Because of the demagogy, skill, and historical doubletalk with which the Stalinists cover their tracks, it has taken a long time for the Negro writers to recognize that what the Stalinists parade as “Marxism” leads them nowhere. What is the way out? The Negro writers have to pose and grapple with the general historical question: What is the role of the masses in great revolutionary upheavals? They will find that instead of dealing, as they have been doing, with the Negro’s role in US history, they are dealing with a world-wide problem of historical writings which is engaging the attention of serious historians today as never before.

Once they have grappled with what modern writers are saying about the role of the mass movements in the English and French revolutions, once they master directly what Marx and Engels had to say about these revolutions and what Lenin and Trotsky had to say about the Russian Revolution, they will find that the role of the Negro masses and Negro political leaders will begin to fall into well-defined political patterns. They will have to tackle the Stalinist corruption at its source. They will have to study Trotsky’s History of the Russian Revolution and, side by side with it, the versions of the Stalinist historians. They will have to study Stalinist accounts of the rise of Stalinism, and Trotsky’s Stalin. They will have to study and to decide.
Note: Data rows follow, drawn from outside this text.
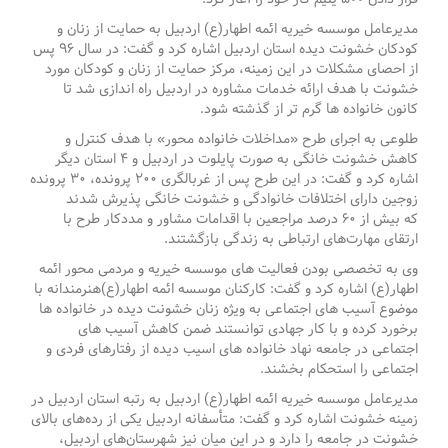
مدیرعامل موسسه خیریه ائمه اطهار(ع) اردبیل به حمایت از زنان و
کودکان خشونت دیده استان اردبیل اشاره کرد و گفت: در سال 96 پس
از احصای مشکلات در این زمینه، مرکز حمایت از زنان و کودکان مورد
خشونت با هدف ارائه خدمات مشاوره در اردبیل راه اندازی شد تا
کانون خانواده ها گرم تر از گذشته شود.
طلوعی به اجرای طرح «مداخلات خانواده محور» با هدف کنترل و
کاهش خشونت خانگی به صورت پایلوت در اردبیل و ۴ استان دیگر
اشاره کرد و گفت: در این طرح پس از غربالگری ۲۰۰ پرونده، ۳۰ پرونده
زوجین دارای اختلافات خانوادگی و خشونت خانگی پذیرش شدند
که بیش از ۶۰ درصد مراجعین با اقدامات مشاور و مددکار طرح با
ارتقای مهارت‌های ارتباطی به زندگی بازگشتند.
وی به تخصصی بودن فعالیت های موسسه خیریه و مردمی محور ائمه
اطهار(ع) اشاره کرد و گفت: کارکنان موسسه ائمه اطهار(ع)هنرمندانه با
موضوع آسیب های اجتماعی به ویژه زنان خشونت دیده در خانواده ها
برخورد کرده و با کار جهادی توانستند ضمن کاهش آسیب های
اجتماعی در جامعه نهاد خانواده های اسیب دیده از رفتارهای فردی و
اجتماعی را استحکام بخشند.
مدیرعامل موسسه خیریه ائمه اطهار(ع) اردبیل به رتبه استان اردبیل در
زمینه خشونت اشاره کرد و گفت: متأسفانه اردبیل یکی از رده‌های بالای
خشونت در جامعه را دارد و در این میان نیز شهرستان‌های اردبیل،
Until then they will continue, as they are doing now, to accumulate material but be unable to make use of it; not only that, they will not be able to hold even the positions they have now. Already liberal historians like Nevins are backing a counter-attack with attempts to show that the Civil War was not fought over slavery as an economic system but was a moral question. The Stalinist Aptheker now promises to show that it was the poor whites in the South who initiated the struggle for freedom from slavery. The Negro writers on Negro history therefore have to make a big step forward. But having made it they will find that they will add great contributions, not only to American history, but to world history. Their work will be drawn into what is already a movement on a world scale. They will begin to reap the full fruits of their patient, pioneering work.

They will also find that if they do this work as it ought to be done they will be led to the solution not merely of historical problems but of the burning political questions of the day – the future of the US as well as of the Negro people. For history is a part of the class struggle.

In their determination to right the wrongs done to Negroes, the writers of Negro history have done much to clear away the jungle of lies and falsehoods which obscured American history whenever it approached Negroes. Now the time has come to link that work deliberately and consciously with the most progressive historical currents of the day. A heavy price will inevitably be paid if this is not done.